* [Problem requirements]:
Exactly the lines below from the line with "en savoir plus" through the line with "Compreso un certo mago molto misterioso." must make up the answer, both ends included and pictures left out.

[Opening Recorded data section]

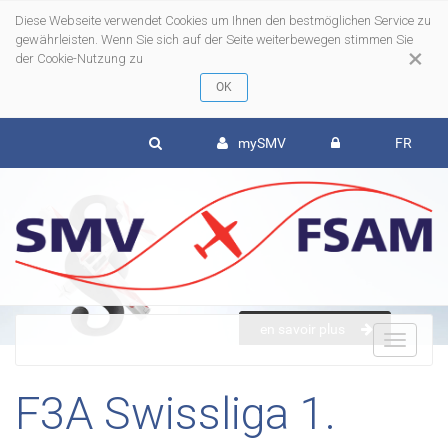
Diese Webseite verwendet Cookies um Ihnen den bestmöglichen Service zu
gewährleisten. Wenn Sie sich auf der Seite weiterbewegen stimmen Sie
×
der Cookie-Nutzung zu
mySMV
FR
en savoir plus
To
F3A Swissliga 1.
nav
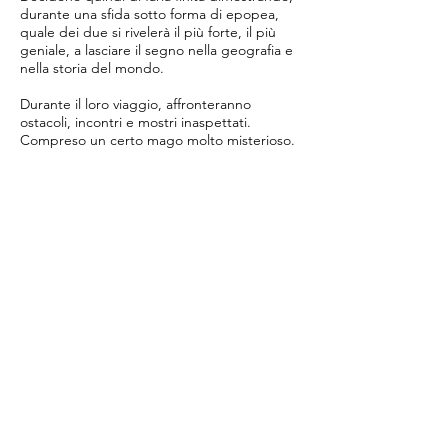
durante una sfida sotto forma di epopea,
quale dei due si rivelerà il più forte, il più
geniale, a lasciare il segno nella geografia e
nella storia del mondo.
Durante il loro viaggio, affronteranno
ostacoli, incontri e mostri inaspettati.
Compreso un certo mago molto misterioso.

[Closing Recorded data section]
[Opening Recorded data section]

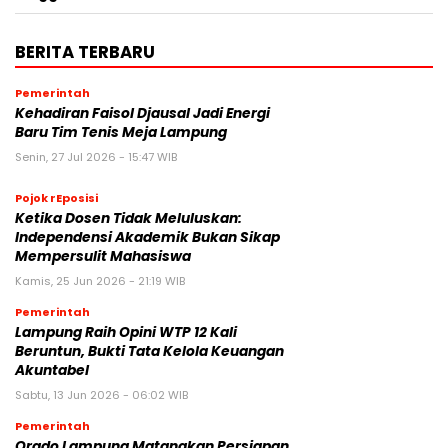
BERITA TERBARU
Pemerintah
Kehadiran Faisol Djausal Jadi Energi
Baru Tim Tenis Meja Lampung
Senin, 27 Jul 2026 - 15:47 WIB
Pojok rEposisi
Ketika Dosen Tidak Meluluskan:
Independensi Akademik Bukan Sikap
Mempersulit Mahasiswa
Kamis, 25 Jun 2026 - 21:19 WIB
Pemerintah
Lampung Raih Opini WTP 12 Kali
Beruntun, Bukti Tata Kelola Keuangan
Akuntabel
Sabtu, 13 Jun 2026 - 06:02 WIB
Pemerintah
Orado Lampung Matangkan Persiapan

[Closing Recorded data section]

* [Exercise output]:
en savoir plus
To
F3A Swissliga 1.
nav
durante una sfida sotto forma di epopea,
quale dei due si rivelerà il più forte, il più
geniale, a lasciare il segno nella geografia e
nella storia del mondo.
Durante il loro viaggio, affronteranno
ostacoli, incontri e mostri inaspettati.
Compreso un certo mago molto misterioso.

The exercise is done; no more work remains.